Se abalanza sobre nosotros. Me echo a un lado y esquivo por poco el zarpazo. Teseo no es tan veloz y profiere un espantoso alarido de dolor. El Minotauro le ha desgarrado el hombro con su embestida.

Me giro y lanzo una estocada. Pero el acero espartano no surte efecto el filo casi no deja marca. La fuerza del impacto me provoca un doloroso calambre en el brazo. El Minotauro, enfurecido, lanza varios zarpazos. Ruedo por el suelo para escapar de sus garras y le lanzo una estocada al muslo. La hoja de la espada se hace trizas, pero el muslo permanece intacto.

Lykou pega un salto y le apresa el brazo con los dientes. El Minotauro, irritado, se limita a gruñir y a zafarse del lobo. Ataco a la bestia con los restos de mi espada y aprieto los dientes. El metal choca contra una piel tan dura e impenetrable como una roca, provocándome un nuevo calambre en el brazo. Teseo lo ataca por detrás. Le asesta un tajo en las pantorrillas.

El monstruo flexiona las piernas. Embiste, pero yo mantengo mi posición. El corazón me insta a echar a correr. Cuando el Minotauro está a punto de arrollarme, me aparto y ruedo por el suelo cubierto de rocas. La bestia se estampa contra el muro que tengo detrás. Un grito escapa de mis labios cuando el techo comienza a derrumbarse. Cae una lluvia de escombros mientras yo gateo hacia la pared para no acabar aplastada.

Me detengo a recobrar el aliento mientras el caos remite. La luna reluce a través del boquete del techo, bañando el laberinto con una luz marfileña y varias tonalidades de gris. Lykou me insta a incorporarme, gimotea mientras me azuza con sus patas. Tosiendo a causa de la polvareda, me arrastro entre los escombros para llegar hasta Teseo.

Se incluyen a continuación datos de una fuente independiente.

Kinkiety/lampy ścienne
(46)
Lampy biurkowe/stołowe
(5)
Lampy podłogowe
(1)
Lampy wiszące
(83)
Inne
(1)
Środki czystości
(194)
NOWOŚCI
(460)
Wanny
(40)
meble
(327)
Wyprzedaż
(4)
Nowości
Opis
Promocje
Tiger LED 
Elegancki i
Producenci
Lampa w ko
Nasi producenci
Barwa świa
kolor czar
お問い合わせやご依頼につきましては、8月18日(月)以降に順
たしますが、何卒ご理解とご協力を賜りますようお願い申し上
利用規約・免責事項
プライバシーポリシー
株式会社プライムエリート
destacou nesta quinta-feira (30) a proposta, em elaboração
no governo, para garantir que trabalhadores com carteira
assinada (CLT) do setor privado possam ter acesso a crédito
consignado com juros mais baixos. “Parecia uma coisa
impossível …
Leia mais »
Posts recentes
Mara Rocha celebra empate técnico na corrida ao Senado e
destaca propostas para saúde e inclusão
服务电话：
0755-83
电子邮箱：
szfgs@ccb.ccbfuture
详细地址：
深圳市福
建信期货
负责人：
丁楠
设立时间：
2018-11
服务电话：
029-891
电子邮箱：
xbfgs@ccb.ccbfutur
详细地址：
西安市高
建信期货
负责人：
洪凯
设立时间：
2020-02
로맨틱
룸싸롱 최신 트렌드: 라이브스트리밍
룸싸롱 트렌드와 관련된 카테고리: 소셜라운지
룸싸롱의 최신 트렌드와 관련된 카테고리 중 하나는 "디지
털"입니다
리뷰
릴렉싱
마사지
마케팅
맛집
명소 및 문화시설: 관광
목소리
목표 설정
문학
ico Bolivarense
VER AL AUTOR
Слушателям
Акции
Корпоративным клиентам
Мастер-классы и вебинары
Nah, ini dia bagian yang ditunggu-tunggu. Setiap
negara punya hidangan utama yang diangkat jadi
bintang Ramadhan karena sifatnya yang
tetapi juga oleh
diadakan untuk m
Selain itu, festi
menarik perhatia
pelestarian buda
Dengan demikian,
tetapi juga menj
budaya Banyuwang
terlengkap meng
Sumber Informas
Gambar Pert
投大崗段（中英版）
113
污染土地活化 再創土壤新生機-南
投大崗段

—¿Tu paidónomo te enseñó a curar un hombro desgarrado? —Fuerza una sonrisa, con la mejilla pegada al suelo polvoriento—. ¿O te habló de la importancia de un buen vino en aquellos casos donde no hay cura posible?

Se me escapa una risita, a pesar del peligro inminente. Me paso su brazo bueno por el hombro y nos levantamos a duras penas.

Se oye un gruñido en la oscuridad que atrae nuestra atención hacia el muro derruido. Se oye otro golpetazo. Caen más escombros desde el techo y nos agachamos. Cuando el suelo deja de temblar, Teseo me agarra de los hombros con fuerza.

—Vete. —Me empuja hacia la salida—. Yo no puedo correr en este estado, pero tú sí. Ve a buscar a las musas y el arma necesaria para derrotar a la plaga de Tebas. Yo distraeré al Minotauro.

No puedo permitirme dudar. El gruñido se intensifica hasta convertirse en un rugido que me corta el aliento. El monstruo se acerca, haciendo temblar el suelo.

Recojo mi espada del suelo y después miro a Teseo a los ojos.

—Te traeré el mejor vino de toda Grecia —le prometo—. Y conseguirás tu trono, symmacho.

Con toda la pena de mi corazón, me marcho sin él. Lykou corre a mi lado, pero no puedo evitar sentirme fatal por dejar atrás a Teseo mientras nos adentramos en las profundidades del laberinto.